Discretionary Clauses After Cal. Ins. Code § 10110.6
California Insurance Code § 10110.6 prohibits discretionary clauses in long-term disability plans that require deference to a plan administrator's decision. In Orzechowski v. Boeing Co. Non-Union LTD Plan, No. 14-55919, 856 F.3d 686 (9th Cir. 2017), the court upheld the application of § 10110.6 to ERISA cases.
The California legislature passed § 10110.6 in 2012. It provides that all discretionary clauses in California insurance contracts are null and void in insurance policies or plans that were “renewed” as of January 1, 2012.
Cal. Ins. Code § 10110.6(a) states that:
“If a policy, contract, certificate, or agreement offered, issued, delivered, or renewed, whether or not in California, that provides or funds life insurance or disability insurance coverage for any California resident contains a provision that reserves discretionary authority to the insurer, or an agent of the insurer, to determine eligibility for benefits or coverage, to interpret the terms of the policy, contract, certificate, or agreement, or to provide standards of interpretation or review that are inconsistent with the laws of this state, that provision is void and unenforceable.”
It should be noted that this law applies to only insured plans, and not self-funded plans.
However, where it applies, § 10110.6 levels the playing field. California courts will no longer be required to give deference to a plan administrator's decisions. ERISA cases may be decided under a de novo standard and by a preponderance of the evidence. Plaintiffs seeking long-term disability benefits will not be required to show that an insurer abused its discretion or that's its denial decision was arbitrary and capricious.
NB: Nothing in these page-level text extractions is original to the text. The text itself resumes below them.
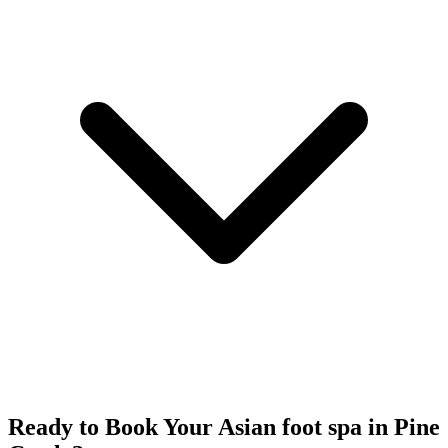
Ready to Book Your
Asian foot spa
in
Pine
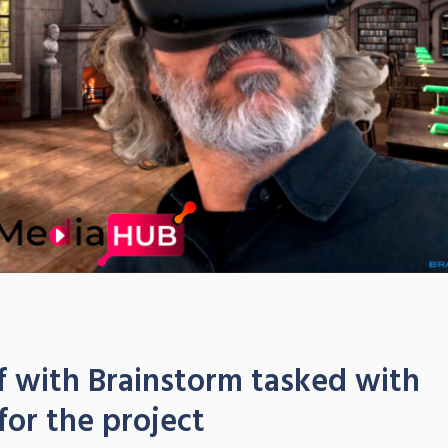
 with Brainstorm tasked with
for the project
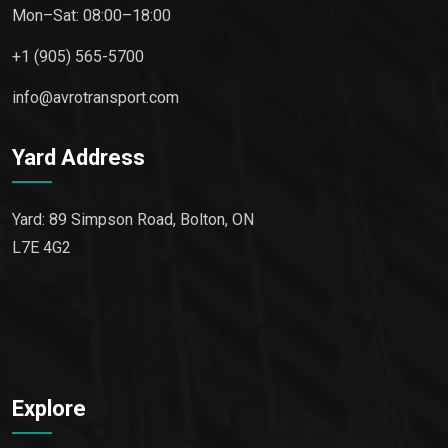
Mon–Sat: 08:00–18:00
+1 (905) 565-5700
info@avrotransport.com
Yard Address
Yard: 89 Simpson Road, Bolton, ON
L7E 4G2
Explore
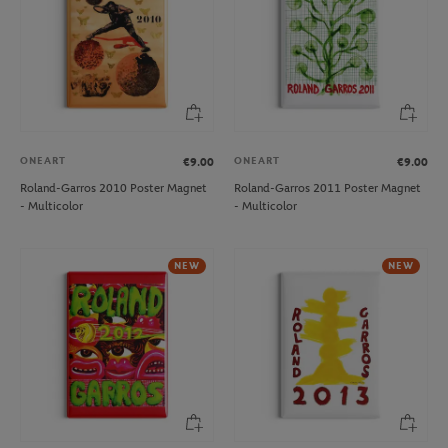
ONEART
ONEART
€9.00
€9.00
Roland-Garros 2010 Poster Magnet
Roland-Garros 2011 Poster Magnet
- Multicolor
- Multicolor
NEW
NEW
In Orzechowski, Boeing argued that §10110.6 didn't apply to its ERISA Group LTD Plan because Boeing was not an insurance company, and the discretionary clause was not contained in the Aetna insurance policy itself. Boeing argued that ERISA, which does not ban discretionary clauses, preempts California state law. Boeing also argued that the Aetna policy hadn't “renewed” since January 1, 2012.
The 9th Circuit rejected these arguments and held that §10110.6 applies to ERISA. The court observed that while the Boeing Plan was not a policy of insurance per se, Boeing engaged in the business of insurance and that it fell within the savings clause set forth in 29 U.S.C. § 1144(b)(2)(A). Boeing underwrote its LTD Plan with an insurance policy, which placed it within the scope of §10110.6. The Ninth Circuit further held the policy renewed after the statute's effective date and therefore applied to the claim.